# HP Photosmart 3310 scanner problem



## eoxaal (Aug 20, 2009)

My HP Photosmart 3310 has a wireless connection to my home network, and some time ago I changed its IP-address due to installing new nw hardware.

Now I can't access the scanner function from one my PCs (where it was working perfectly before). On other PCs where the HP driveres have been installed after the IP change things work as expected.

On the PC in question I've done a thorough uninstall of all HP drivers, manually deleted all remaining traces of HP files, and manually searched the registry and removed traces og "3300" I could find there. Then rebooted and reinstalled the HP drivers & software from scratch.

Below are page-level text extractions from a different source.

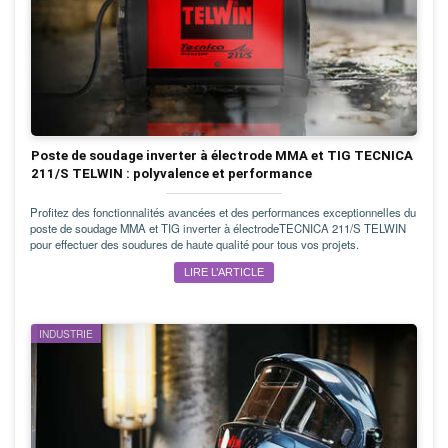
Poste de soudage inverter à électrode MMA et TIG TECNICA
211/S TELWIN : polyvalence et performance
Profitez des fonctionnalités avancées et des performances exceptionnelles du
poste de soudage MMA et TIG inverter à électrodeTECNICA 211/S TELWIN
pour effectuer des soudures de haute qualité pour tous vos projets.
LIRE L’ARTICLE
INDUSTRIE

Printing works, but scanning is no go: a message pops up about a comm problem with the scanner. Using a network monitor reveals that the scanner drivers are trying to communicate to the OLD IP-address!!!! I located the old IP adress in the registry and changed it to the correct address, but one of the HP*.exe files reverts it back to the old incorrect address after a short while (as evidenced by sysinternal's regmon).

This has med *really* frustrated. Where the blazes is the system picking up the old wrong IP from?!


----------



## masterjed (Jul 25, 2009)

Please uninstall the software by openning the cd software disk, open the cd software and look for Util folder. Under Util look for CCC, under CCC look for Uninstall_L4 (uninstallation level 4). Before installing it, please ping the ip address of the printer just to make sure you have a connection from the computer to the printer.


----------



## eoxaal (Aug 20, 2009)

SOLVED!
Well, I was already on my 10th uninstall / reboot /re-install / etc and getting ready to throw the scanner out the window ... ping-ing the printer goes without saying, of course.

Finally, a post in another forum put me on the track. It referred to a "Portinfo" entry in the file "C:\Documents and Settings\All Users\Application Data\HP\Rediscovery\HPNetRed.nrs". It runs out this file A) was READ-ONLY B) Had "Portinfo=errant IP-address" C) Had been missed by all the uninstalls.

Simply resetting the R/O attribute, editing and changing "Portinfo" to the right IP-address and restarting the PML-service did the trick.

Now, why couldn't HP have figured out that and posted an article? Or even better, fixed their dismal install/uninstall software to actually do the intended job.

Full link to the post that helped solve it:
http://forums11.itrc.hp.com/service...073460&admit=109447626+1250850392202+28353475


----------



## masterjed (Jul 25, 2009)

That's great.


----------